When they returned from the west coast, like many born-to-rule women of her era, Mabel Loomis Todd literally made the spatial limits of Amherst Center her home, re-creating upper middle-class circles of community and engagement in a time before female suffrage. One of her first public volunteer positions was to work with the Village Improvement Society by adding trees to Amherst Center.
In addition to publishing Emily Dickinson’s poetry, she also collected the poet’s many letters into a two-volume set entitled Letters of Emily Dickinson, published in 1894. And she wrote several travel books and a book of poems. There is also evidence of her legacy in Amherst in places like her own home, commissioned by Austin Dickinson, (her inamorata) that is, today, on the Amherst Writers Walk. The house was the first Amherst home constructed in the Queen Anne architectural style, and it is now located at 90 Spring Street, although it was originally built in 1886 at 97 Spring Street.
From 1898 to 1917 she lived at Observatory House, on the grounds of the Amherst College campus. Mabel Loomis Todd is buried next to her husband in Wildwood Cemetery in the Eastern Hillside A section of the cemetery.
Wildwood Cemetery is a beautiful destination for a walk or a picnic – in fact, its bucolic landscaped grounds were inspired by Frederick Law Olmsted’s design of Central Park to feel more like an American public park. The Dickinson family were hopeful that Olmsted himself would come to design the cemetery but in the end, he declined and sent an extensive plant list instead. Unlike West Cemetery or other town-owned cemeteries surrounding Amherst, town officials were anxious to acquire a piece of property that was large enough so that it could be divided and deeded into family lots. With these requirements, the Amherst Cemetery Association was founded by Austin Dickinson and Henry Hills in 1887.
Historically the land near the railroad (brought to town, again by the Dickinsons, in 1856) and what is now Strong Street became part of the new cemetery. Additionally, Walter D. Cowles (one of Cinda Jones’s ancestors) sold his farm nearby so that it could become a part of the cemetery – he had been using it for harvesting lumber and had purchased the land from Fedelia Dickinson). The Amherst Cemetery Association still has an office/home in Fedelia Dickinson’s farmhouse inside the cemetery, a handsome brick dwelling that remains as a chapel for non-denominational services and committals at the site. Overall, it was decided that 20 acres would be used for burials and 54 acres would remain as managed woodland.
What I love about history (with a capital H) is that one story leads to another, and in reading the extensive research carefully curated by Rebecca Fricke, General Manager at the cemetery, there is another link to the history of women at the cemetery. Wildwood Cemetery is the resting place for four members of the Amherst Equal Suffrage League.
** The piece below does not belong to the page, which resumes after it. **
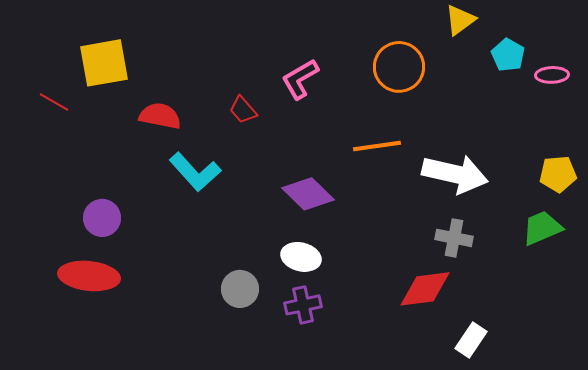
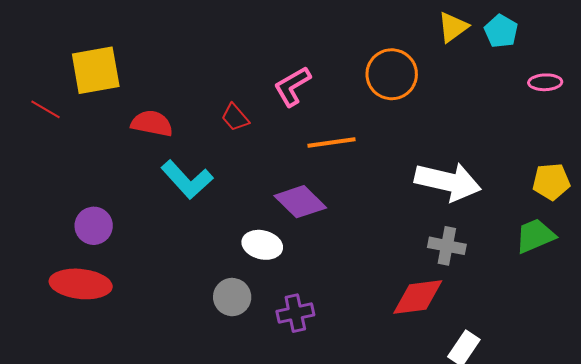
cyan pentagon: (508, 55) -> (501, 31), moved
orange line: (377, 146) -> (331, 142), moved
white ellipse: (301, 257) -> (262, 245), moved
Finally, another interesting historic grave there is that of Josiah Hasbrook Jr. (1841-1915) the son of Montauk Indian parents who were slaves of a white man named Josiah Hasbrook. He moved to Amherst in 1897 and worked as a mail carrier.
I encourage you to take one of the three self-guided tours to find out more about the history of this amazing place in our town. Wildwood Cemetery has self-guided walking tours that are accessible on their website. As my high school math teacher used to say to me, “Hetty, the problem with history is that it gets longer every day.” May it be so.
1 thought on “Who Was Mabel Loomis Todd And Why Is She Important To Amherst?”
Apologies, the railroad came to Amherst in 1853 and was well-established by 1856.